*** Begin section ***
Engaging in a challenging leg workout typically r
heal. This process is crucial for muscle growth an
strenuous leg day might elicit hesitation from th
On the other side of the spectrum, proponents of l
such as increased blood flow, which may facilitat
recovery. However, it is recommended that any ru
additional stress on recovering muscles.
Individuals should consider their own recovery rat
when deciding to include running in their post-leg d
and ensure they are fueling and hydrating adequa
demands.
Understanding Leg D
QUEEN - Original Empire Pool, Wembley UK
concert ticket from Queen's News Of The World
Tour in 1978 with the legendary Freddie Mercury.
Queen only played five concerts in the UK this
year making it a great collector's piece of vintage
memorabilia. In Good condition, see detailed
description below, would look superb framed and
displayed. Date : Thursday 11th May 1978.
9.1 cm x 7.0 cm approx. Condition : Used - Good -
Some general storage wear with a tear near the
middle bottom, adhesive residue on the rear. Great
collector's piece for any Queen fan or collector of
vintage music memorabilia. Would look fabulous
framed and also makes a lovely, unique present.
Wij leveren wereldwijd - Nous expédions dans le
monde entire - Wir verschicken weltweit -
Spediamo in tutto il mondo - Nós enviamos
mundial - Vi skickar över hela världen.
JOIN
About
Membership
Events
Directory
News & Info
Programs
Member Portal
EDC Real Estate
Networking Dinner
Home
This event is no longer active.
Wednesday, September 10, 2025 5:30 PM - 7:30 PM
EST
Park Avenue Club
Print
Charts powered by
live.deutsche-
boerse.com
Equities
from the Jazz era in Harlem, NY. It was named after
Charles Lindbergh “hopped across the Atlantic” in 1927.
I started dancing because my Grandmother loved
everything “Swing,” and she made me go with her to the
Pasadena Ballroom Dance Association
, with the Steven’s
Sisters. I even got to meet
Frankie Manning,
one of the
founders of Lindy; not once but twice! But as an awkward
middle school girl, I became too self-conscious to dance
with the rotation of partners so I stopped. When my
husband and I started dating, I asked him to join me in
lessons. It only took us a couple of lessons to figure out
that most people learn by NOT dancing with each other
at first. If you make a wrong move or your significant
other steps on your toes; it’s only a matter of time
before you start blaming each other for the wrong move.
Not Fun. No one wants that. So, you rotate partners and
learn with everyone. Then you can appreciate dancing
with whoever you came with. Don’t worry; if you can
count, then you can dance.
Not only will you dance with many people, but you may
*** End section ***
### GOAL OF THE EXERCISE
Take the lines above from the one containing "Understanding Leg D" down to the one containing "displayed. Date : Thursday 11th May 1978.", and transcribe them exactly, both ends included.

### YOUR RESPONSE
Understanding Leg D
QUEEN - Original Empire Pool, Wembley UK
concert ticket from Queen's News Of The World
Tour in 1978 with the legendary Freddie Mercury.
Queen only played five concerts in the UK this
year making it a great collector's piece of vintage
memorabilia. In Good condition, see detailed
description below, would look superb framed and
displayed. Date : Thursday 11th May 1978.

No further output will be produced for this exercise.